==== EXCERPTED DATA

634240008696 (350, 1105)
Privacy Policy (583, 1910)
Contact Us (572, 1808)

========
==== EXCERPTED DATA

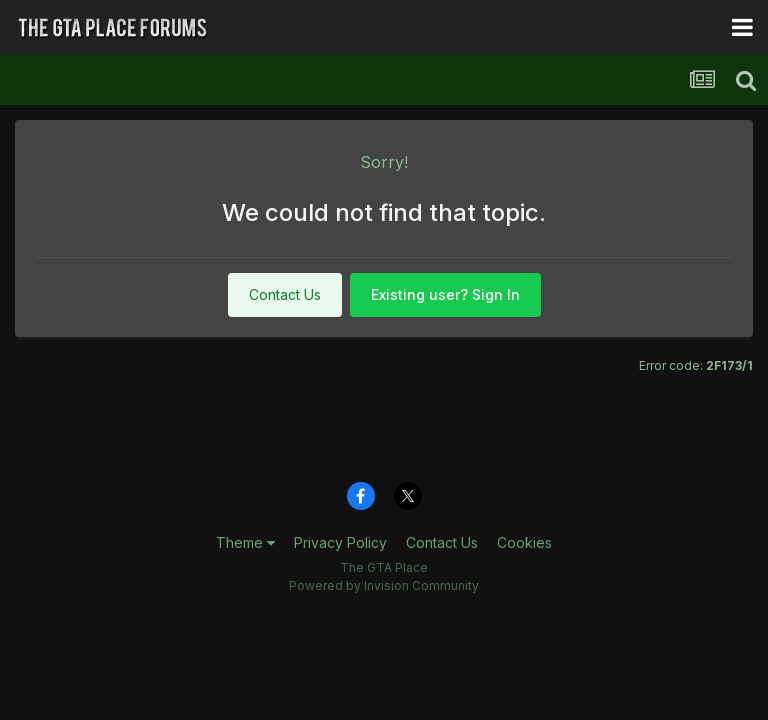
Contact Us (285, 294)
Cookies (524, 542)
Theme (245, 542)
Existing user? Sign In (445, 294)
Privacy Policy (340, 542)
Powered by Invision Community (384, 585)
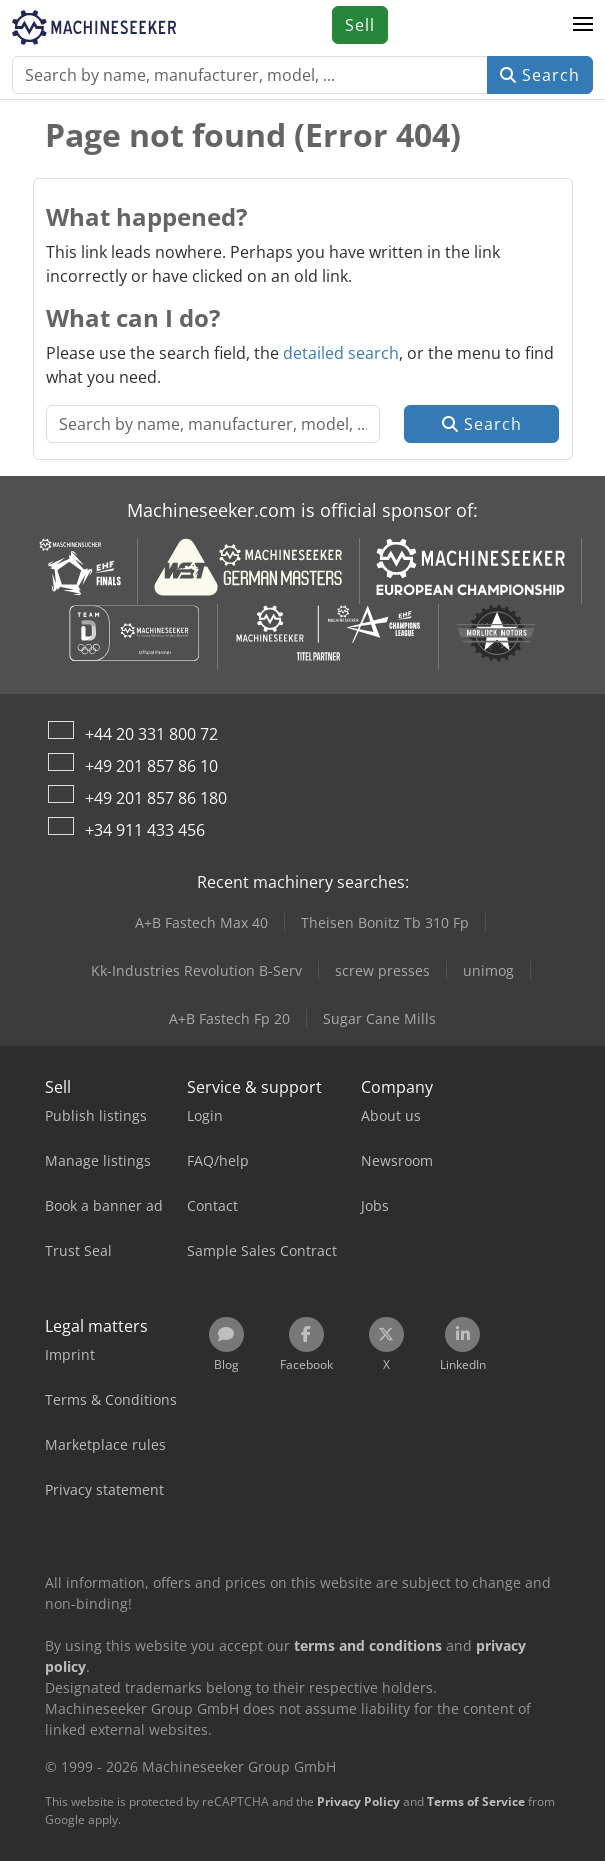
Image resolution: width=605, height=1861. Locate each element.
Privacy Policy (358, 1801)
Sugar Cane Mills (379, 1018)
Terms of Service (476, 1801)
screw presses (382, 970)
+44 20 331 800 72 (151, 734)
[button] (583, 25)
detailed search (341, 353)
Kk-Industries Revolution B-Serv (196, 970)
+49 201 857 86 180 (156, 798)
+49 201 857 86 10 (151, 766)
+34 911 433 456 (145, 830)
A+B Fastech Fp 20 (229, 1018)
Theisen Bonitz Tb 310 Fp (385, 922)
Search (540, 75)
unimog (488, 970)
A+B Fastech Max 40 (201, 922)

========
==== EXCERPTED DATA

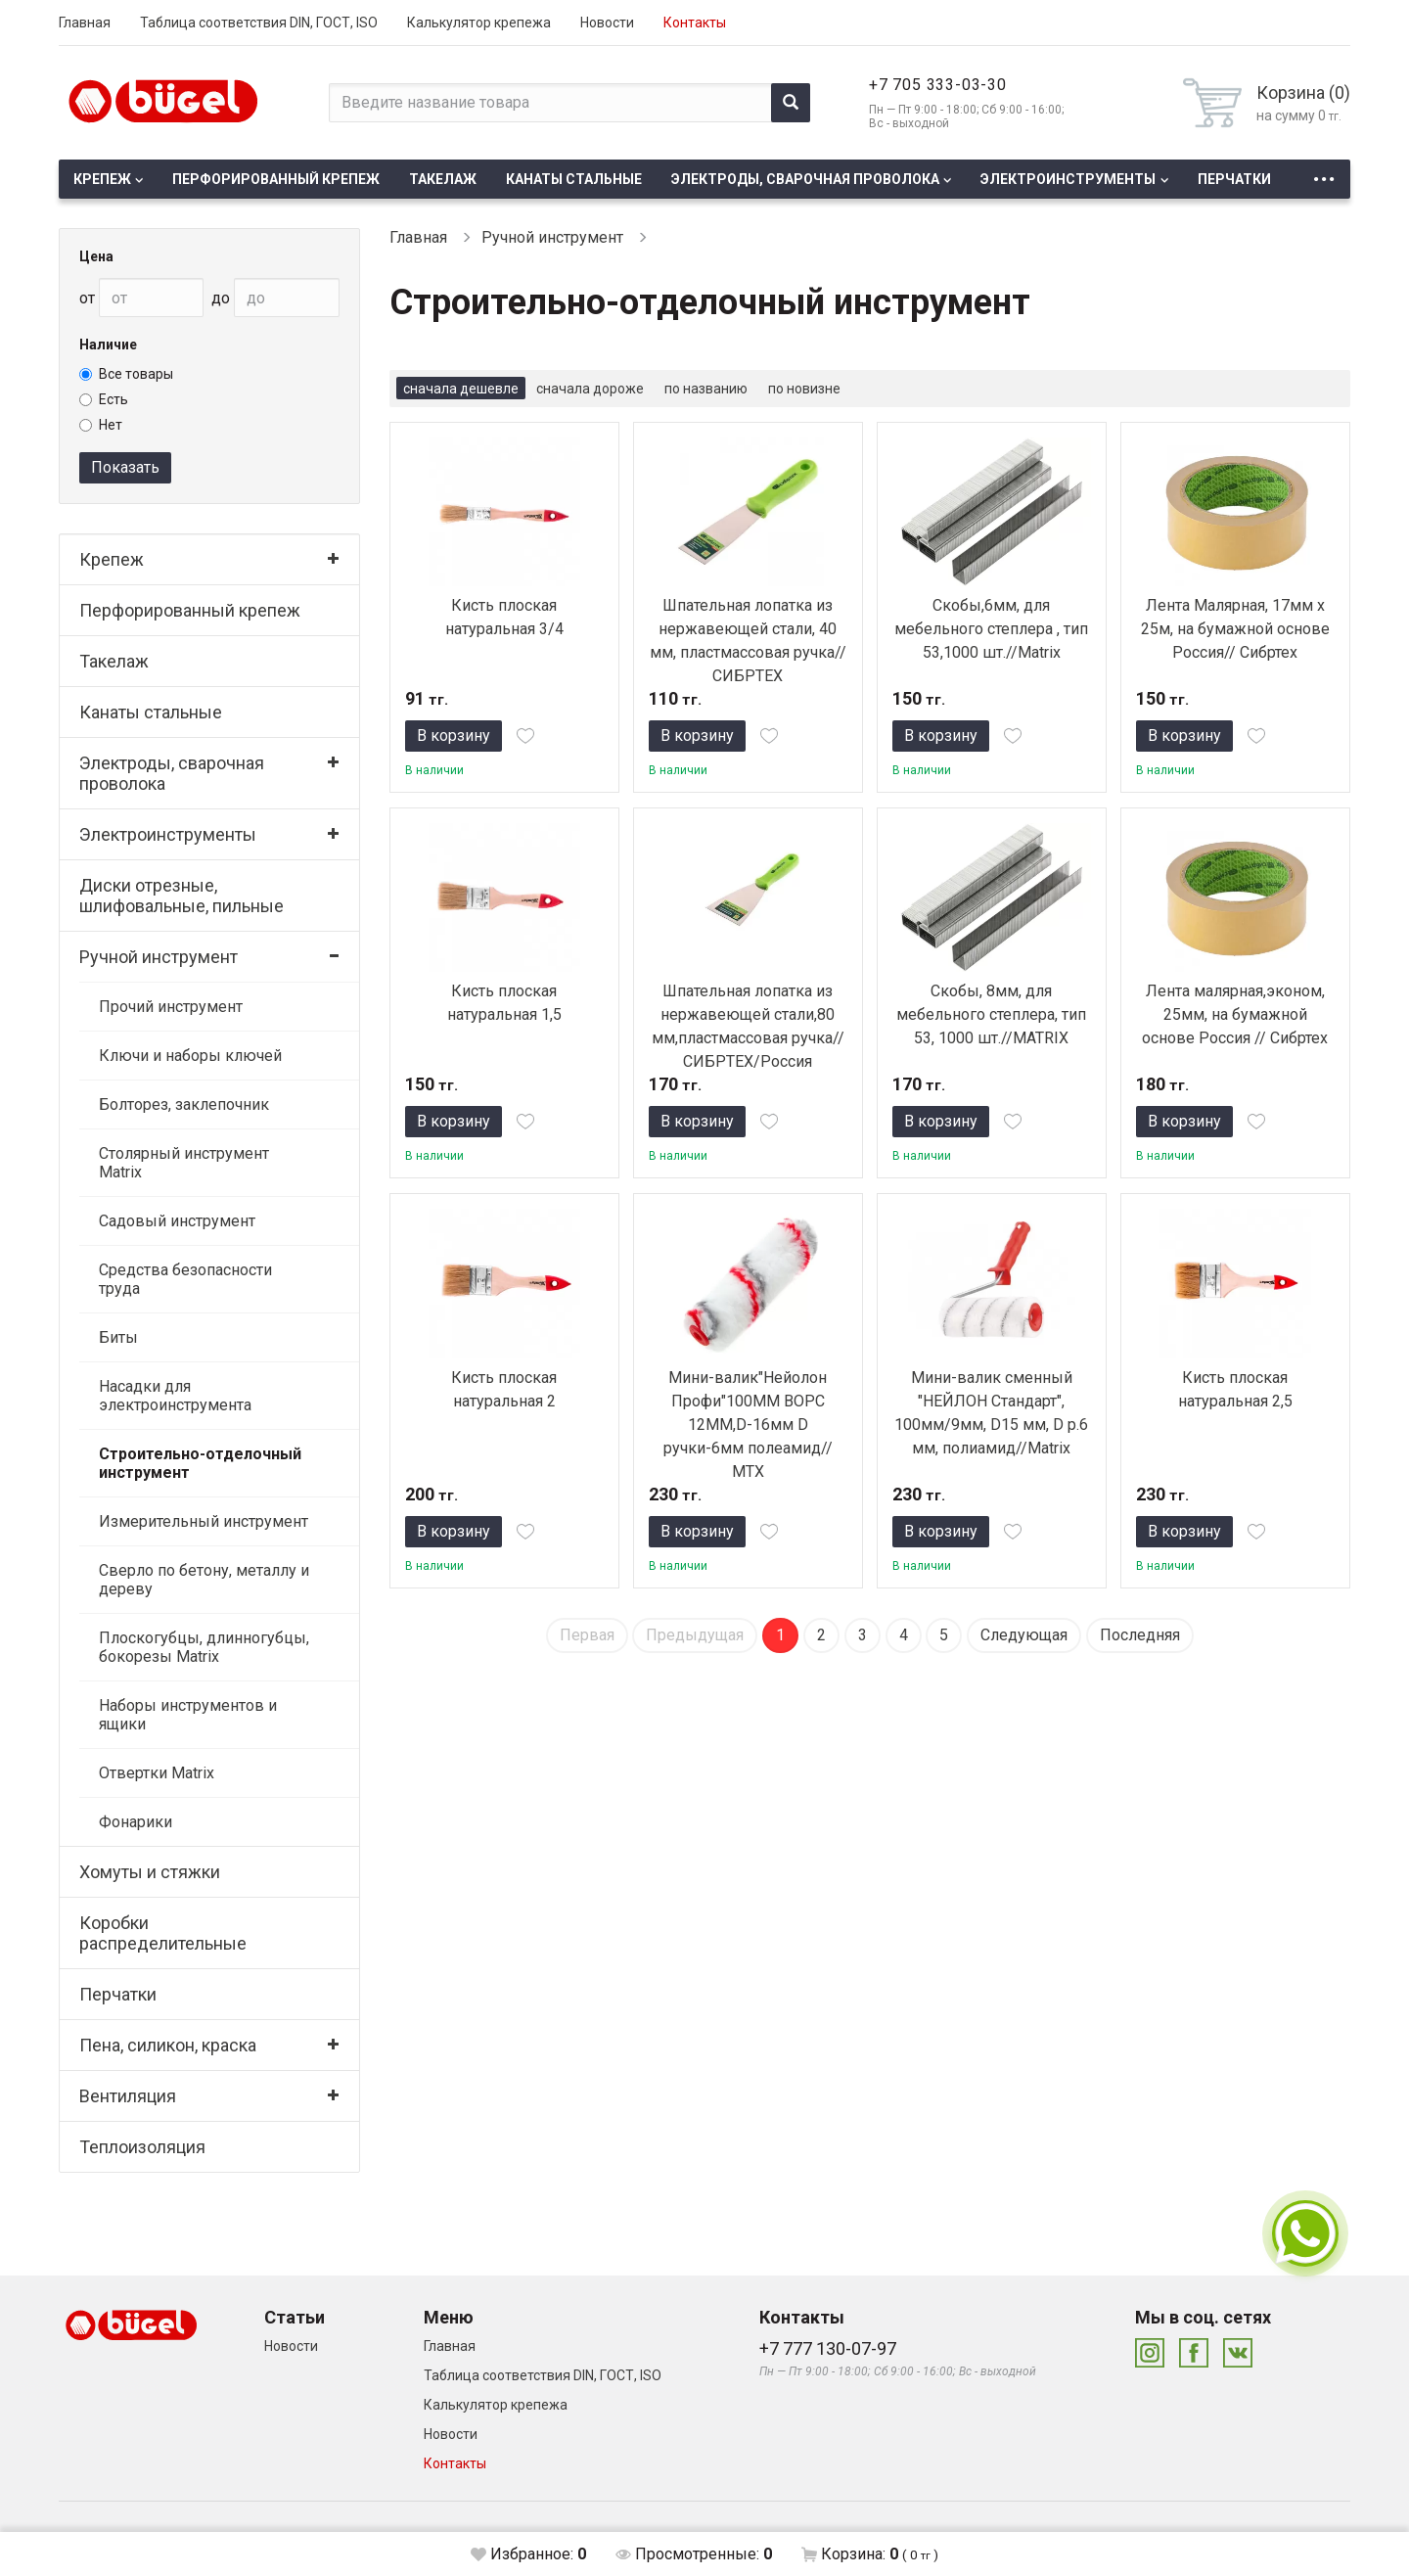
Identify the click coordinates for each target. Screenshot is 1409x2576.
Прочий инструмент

========

TRY IT:
From the data above, state how many lines contain the string "Privacy", offering no other words.

ANSWER SECTION:
3